• _WHAT IS REQUIRED_:
From the entries, return every line where the string "fosse" shows up.

Stored data:
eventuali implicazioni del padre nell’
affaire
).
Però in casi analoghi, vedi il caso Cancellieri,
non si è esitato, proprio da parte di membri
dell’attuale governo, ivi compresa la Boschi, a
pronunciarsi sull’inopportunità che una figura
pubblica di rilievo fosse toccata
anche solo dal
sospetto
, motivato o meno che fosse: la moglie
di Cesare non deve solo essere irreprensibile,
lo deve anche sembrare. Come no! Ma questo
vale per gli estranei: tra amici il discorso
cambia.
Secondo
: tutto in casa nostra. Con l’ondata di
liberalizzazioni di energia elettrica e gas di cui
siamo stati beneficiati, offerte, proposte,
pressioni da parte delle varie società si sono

...

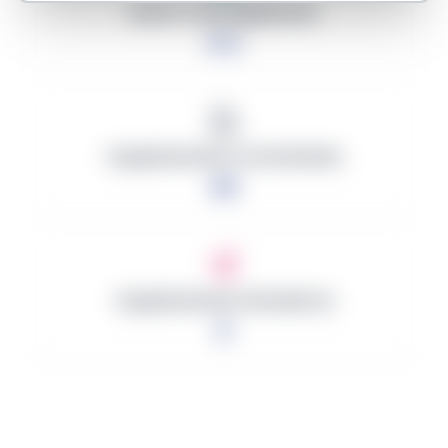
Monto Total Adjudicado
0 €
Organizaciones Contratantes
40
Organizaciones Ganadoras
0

• _ANSWER BOX_:
pubblica di rilievo fosse toccata
, motivato o meno che fosse: la moglie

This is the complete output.